The popular elastics game from earlier decades is making a comeback, much to the surprise of a Christchurch mum and daughter.
Lydia Tait loved playing elastics when she was a kid so it was the game she turned to when trying to encourage her own children to put down the screens and head outside.
“When I was about nine elastics was definitely my favourite thing to do.”
Elastics is a playground game where children take turns jumps over elastic stretched between two other children’s legs, chanting rhymes including this popular one: England, Ireland Scotland, Wales, inside, outside, puppy dogs tails.
The elastic is gradually raised, starting at the ankles and progressing up the body, as the game goes on.
Tait couldn’t find the game at any shops so decided to buy some elastic and make one herself. It looked a bit plain so she dyed it a bright colour.
Edie, 9, loved it and so did her friends, so they made some for Edie’s friends and then sold some through a community Facebook page.
Seeing its potential, Tait set up a store on an online selling platform and sales of Edie’s Elastics boomed.
Within four hours they had sold 800 elastics, before having to stop taking orders to keep up with demand. They have 200 people on a waiting list, which continues to grow. People from all over the country are buying them and Tait has also had queries from people in Australia.
The whole family has now been roped in to help, including Tait’s husband Jodie and their son Roman, 7.
“We had a whole production line last night. We do the dyeing on the stove top.

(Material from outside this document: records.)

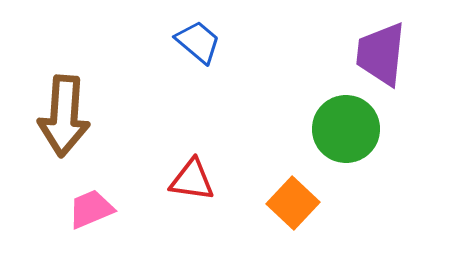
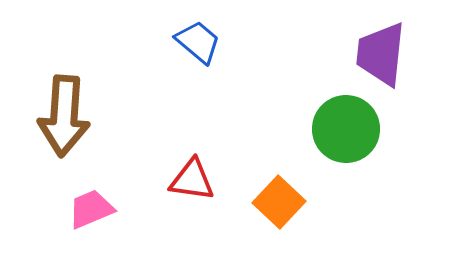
orange square: moved 14 px left, 1 px up
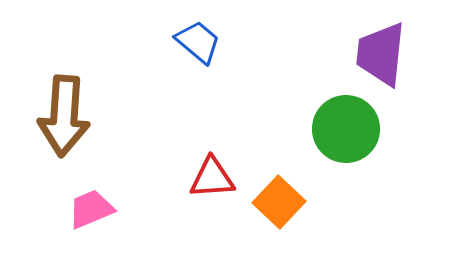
red triangle: moved 20 px right, 2 px up; rotated 12 degrees counterclockwise
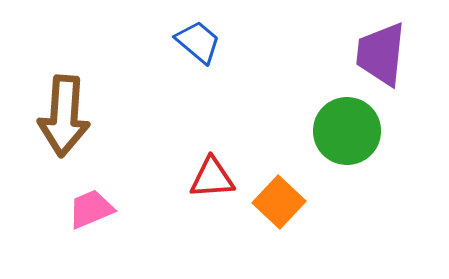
green circle: moved 1 px right, 2 px down
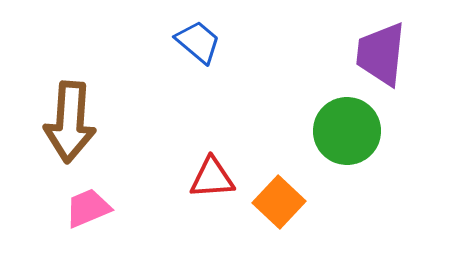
brown arrow: moved 6 px right, 6 px down
pink trapezoid: moved 3 px left, 1 px up
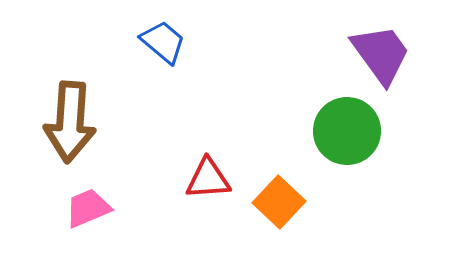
blue trapezoid: moved 35 px left
purple trapezoid: rotated 138 degrees clockwise
red triangle: moved 4 px left, 1 px down
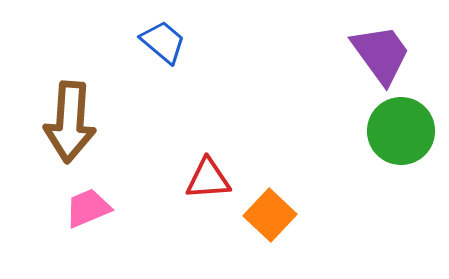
green circle: moved 54 px right
orange square: moved 9 px left, 13 px down
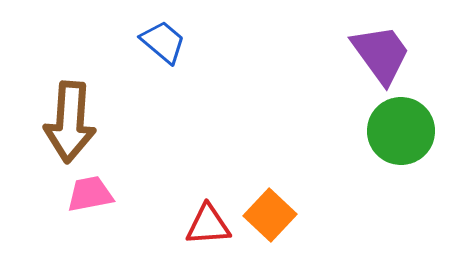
red triangle: moved 46 px down
pink trapezoid: moved 2 px right, 14 px up; rotated 12 degrees clockwise
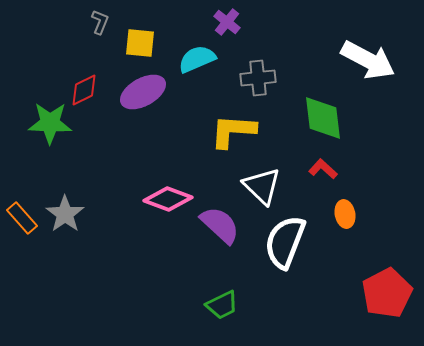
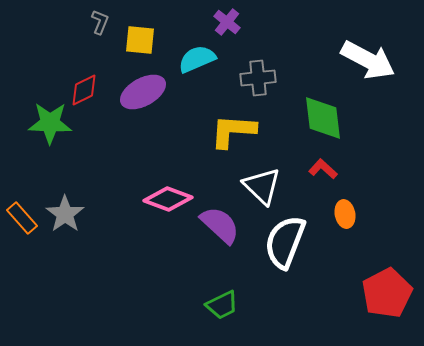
yellow square: moved 3 px up
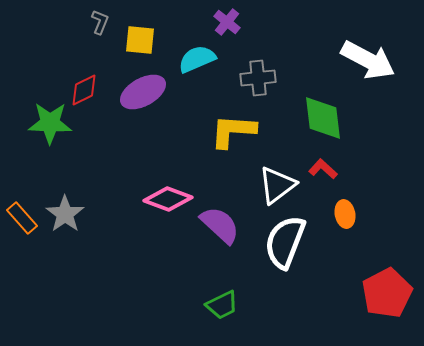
white triangle: moved 15 px right, 1 px up; rotated 39 degrees clockwise
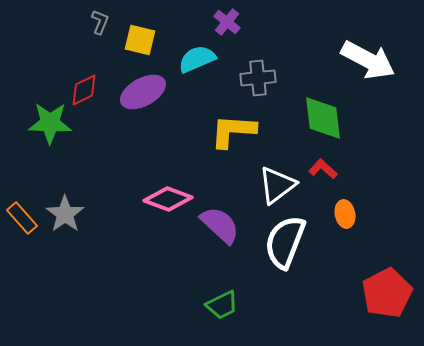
yellow square: rotated 8 degrees clockwise
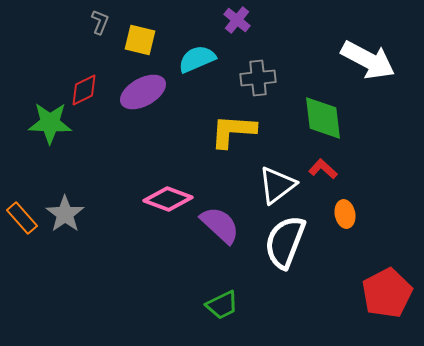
purple cross: moved 10 px right, 2 px up
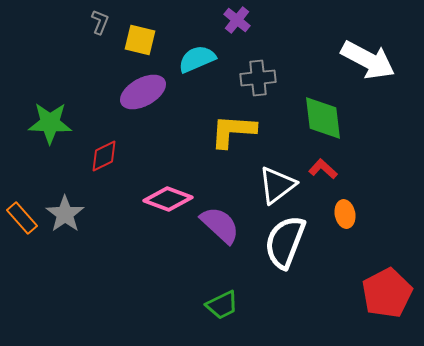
red diamond: moved 20 px right, 66 px down
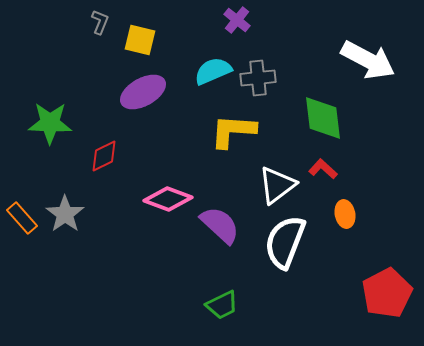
cyan semicircle: moved 16 px right, 12 px down
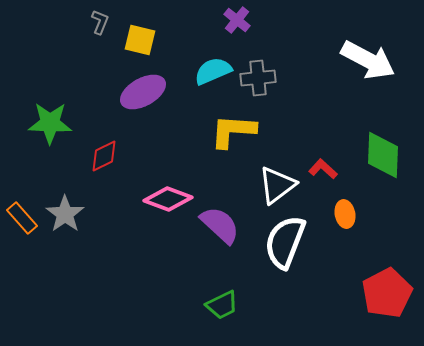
green diamond: moved 60 px right, 37 px down; rotated 9 degrees clockwise
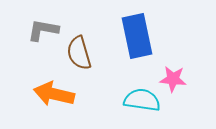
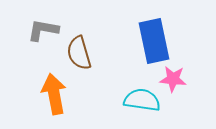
blue rectangle: moved 17 px right, 5 px down
orange arrow: rotated 66 degrees clockwise
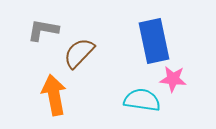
brown semicircle: rotated 60 degrees clockwise
orange arrow: moved 1 px down
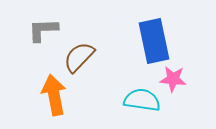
gray L-shape: rotated 12 degrees counterclockwise
brown semicircle: moved 4 px down
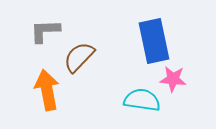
gray L-shape: moved 2 px right, 1 px down
orange arrow: moved 7 px left, 5 px up
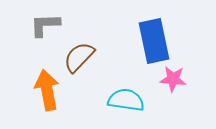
gray L-shape: moved 6 px up
cyan semicircle: moved 16 px left
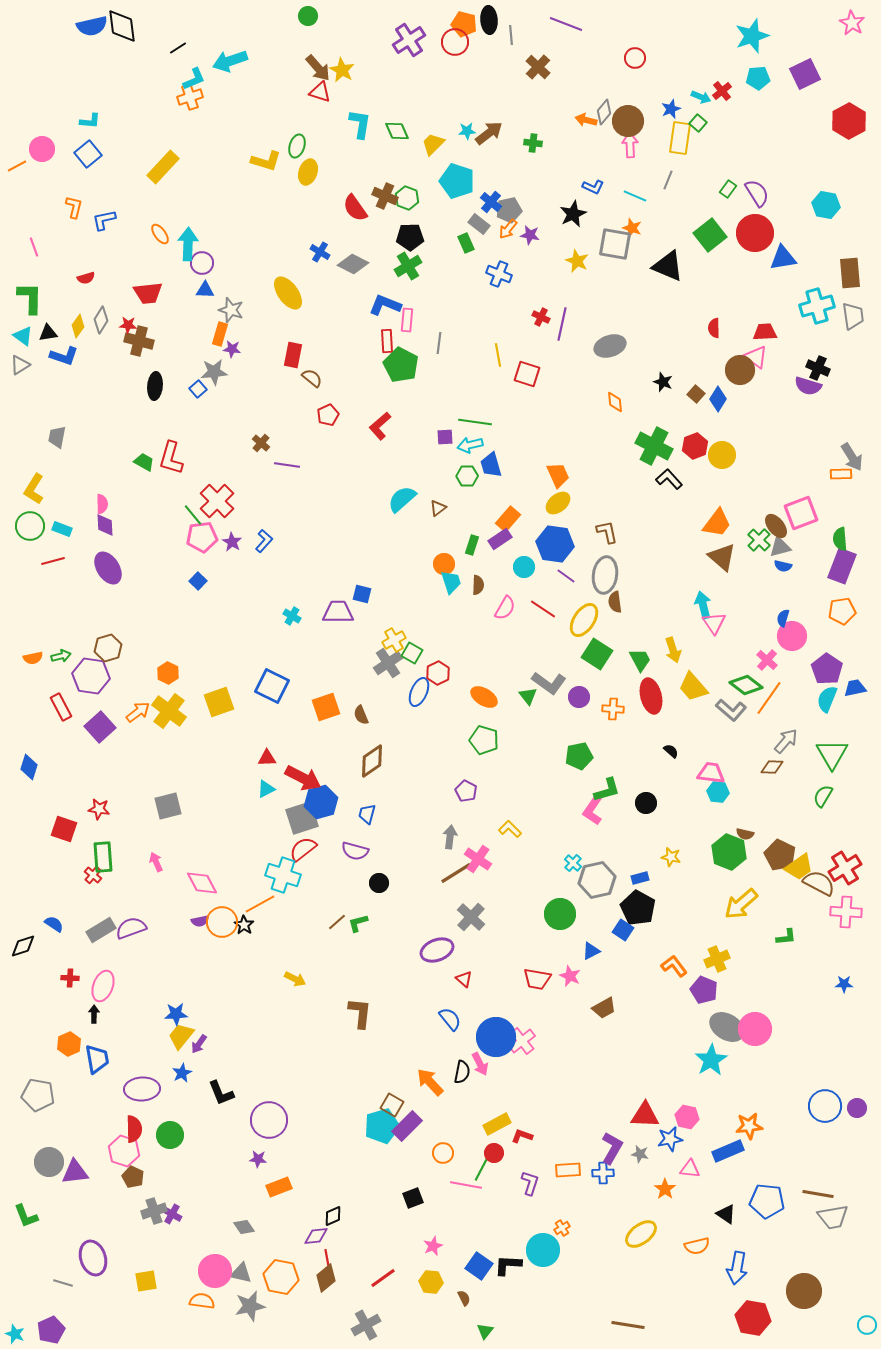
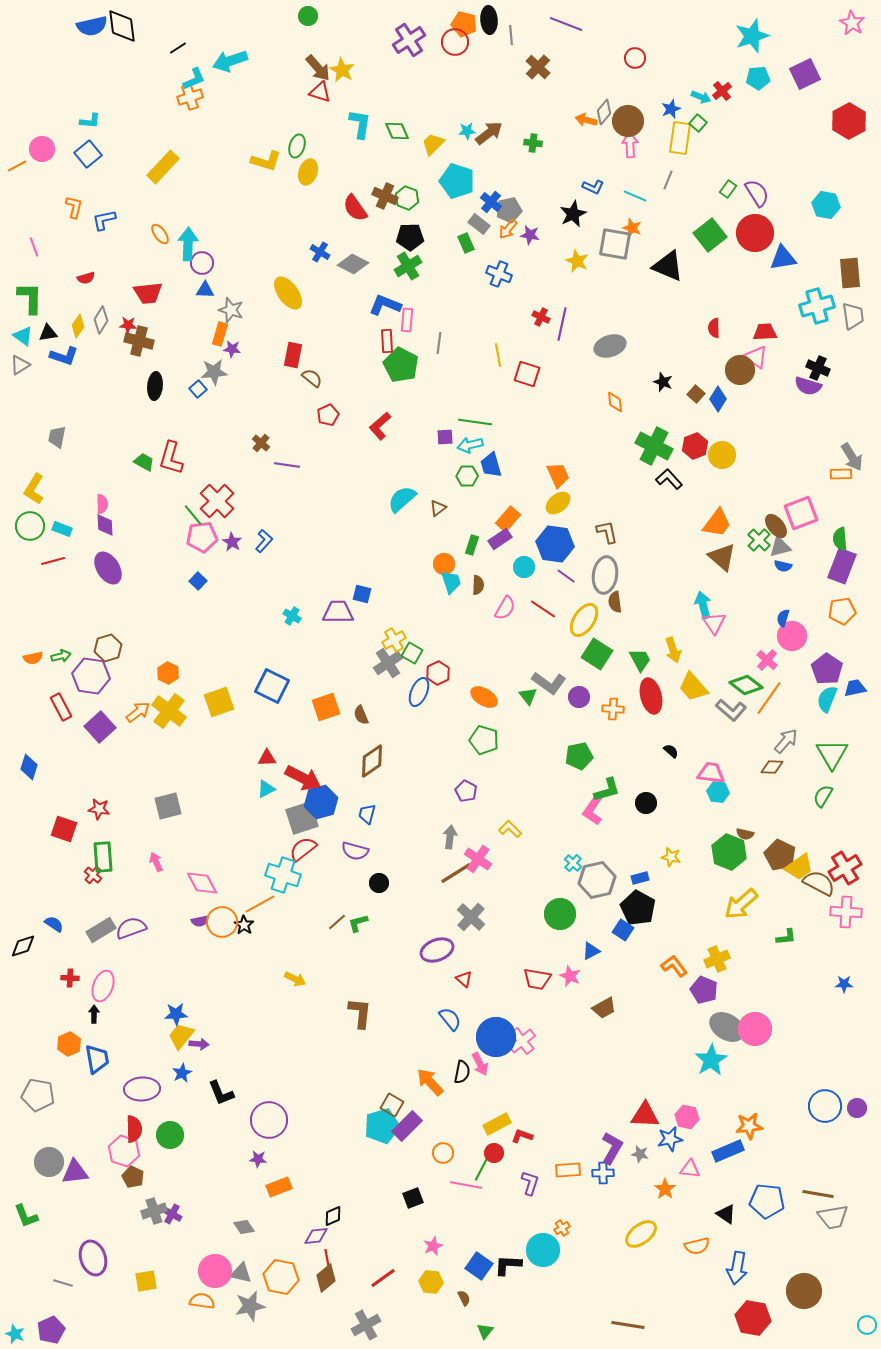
purple arrow at (199, 1044): rotated 120 degrees counterclockwise
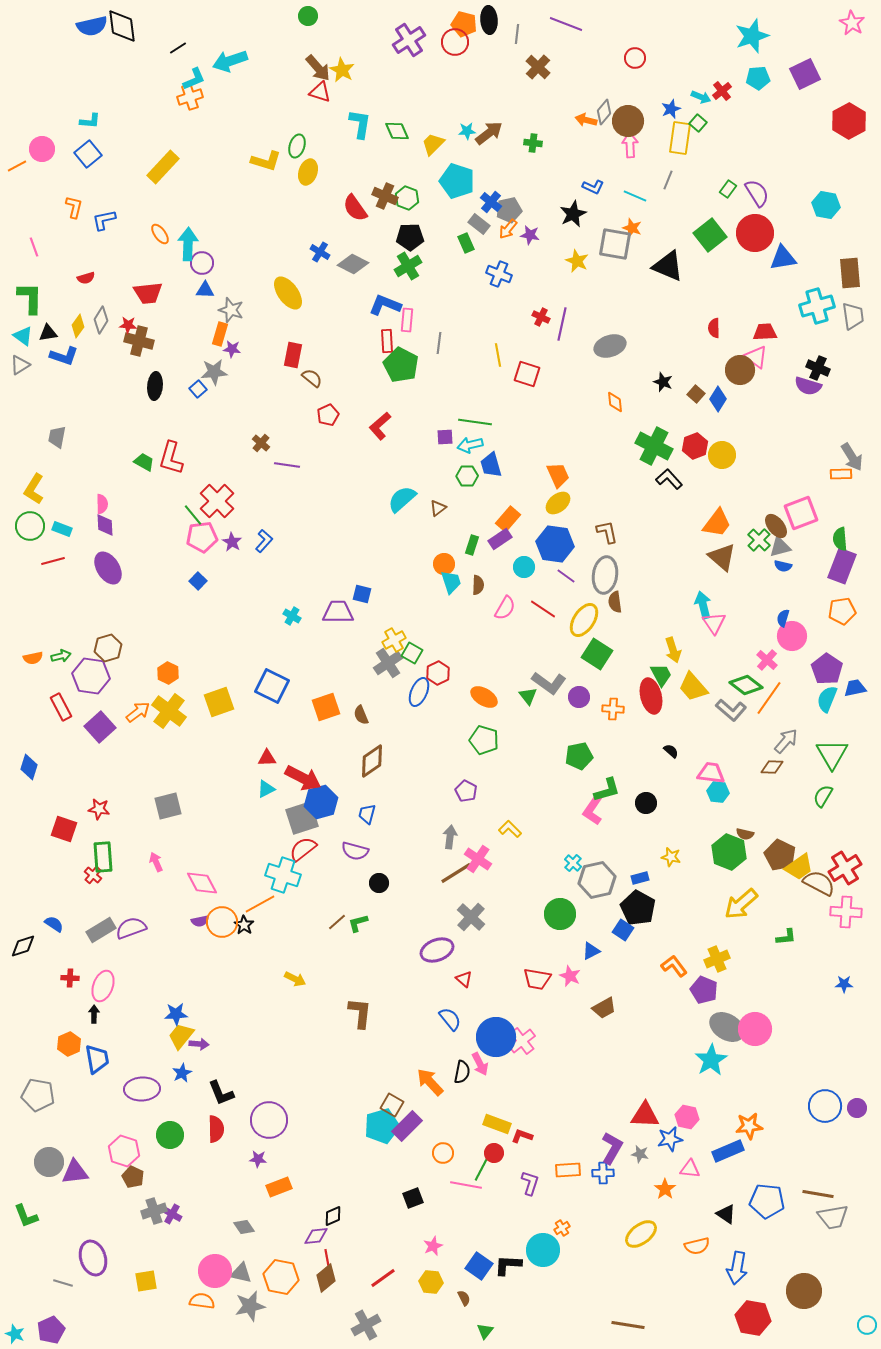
gray line at (511, 35): moved 6 px right, 1 px up; rotated 12 degrees clockwise
green trapezoid at (640, 660): moved 21 px right, 15 px down
yellow rectangle at (497, 1124): rotated 48 degrees clockwise
red semicircle at (134, 1129): moved 82 px right
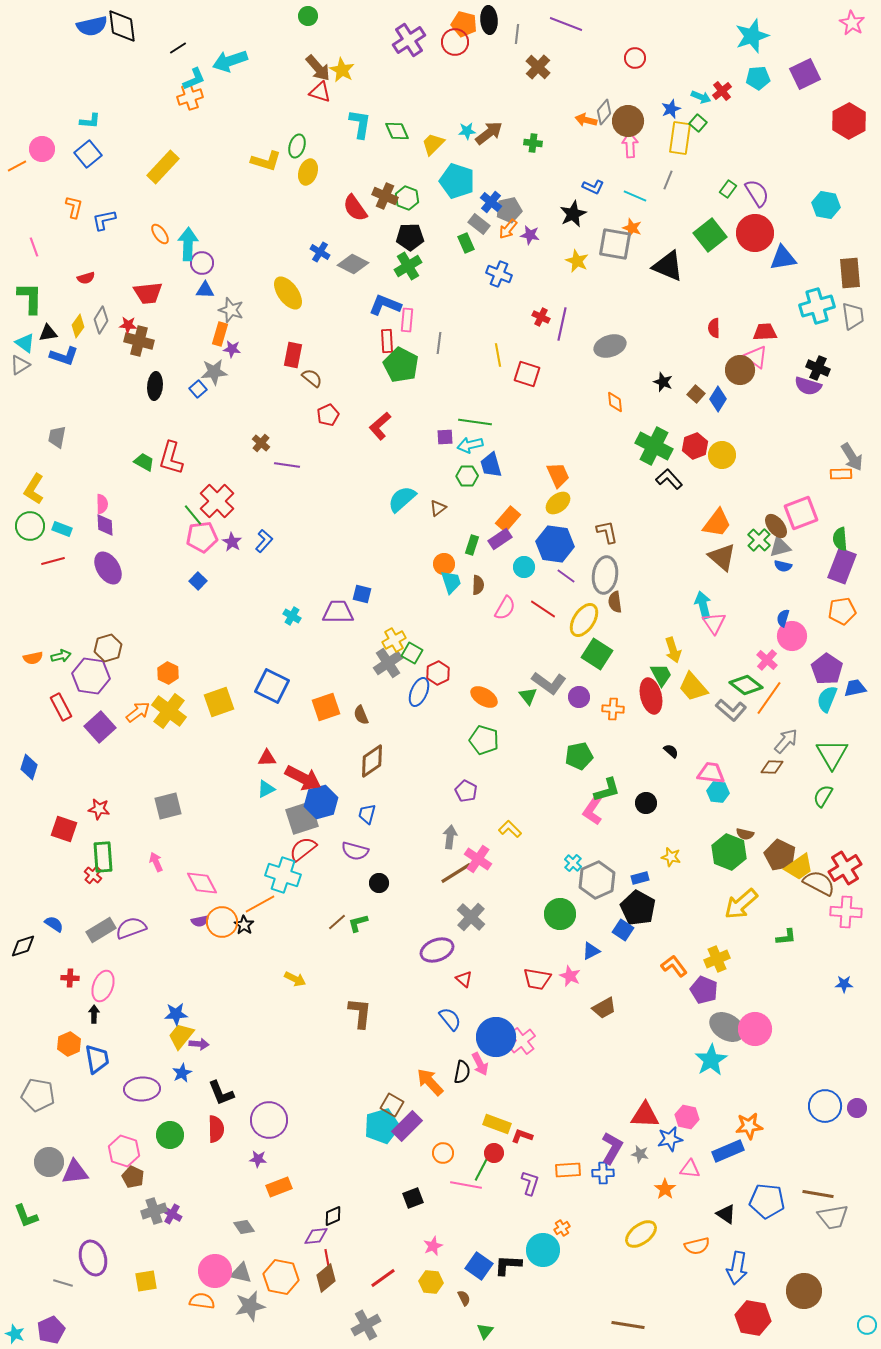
cyan triangle at (23, 336): moved 2 px right, 7 px down
gray hexagon at (597, 880): rotated 12 degrees counterclockwise
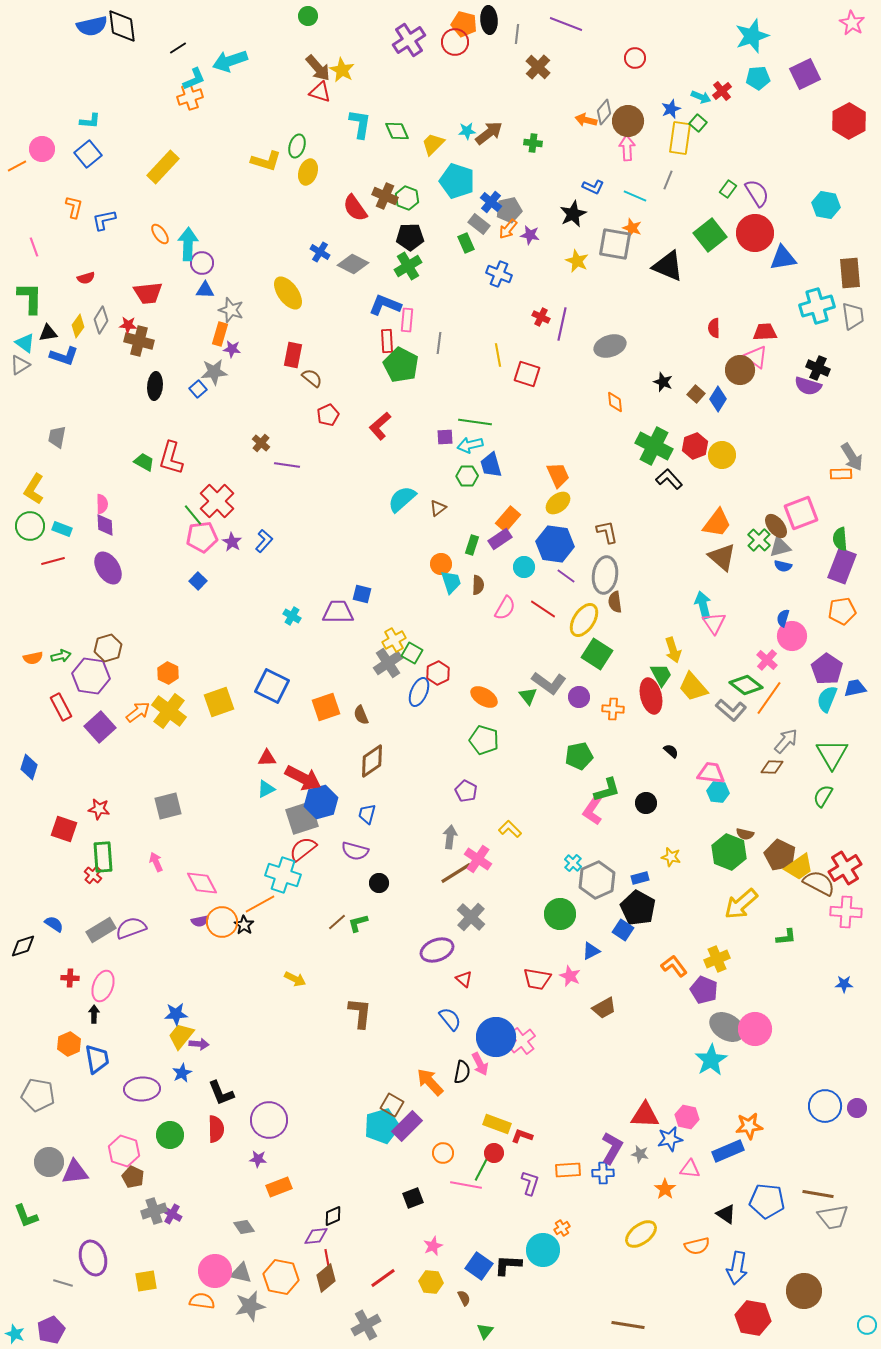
pink arrow at (630, 145): moved 3 px left, 3 px down
orange circle at (444, 564): moved 3 px left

I do the sewing and Edie packages them together.”
She never expected the idea to grow into a business, but the whole exercise has been a good way to show Edie and Roman what goes into running a business and making money.
They make “a little bit” of profit from each elastic and the money goes into Edie’s bank account.
When asked what she plans to do with the money, Edie said she wants to buy a car when she is older.
As well as making them, Tait loves getting out there and playing the game with the kids.
“It’s much harder now as an adult, so much harder.”
She would love the business to keep growing and is now thinking about what other old-school games they could bring back.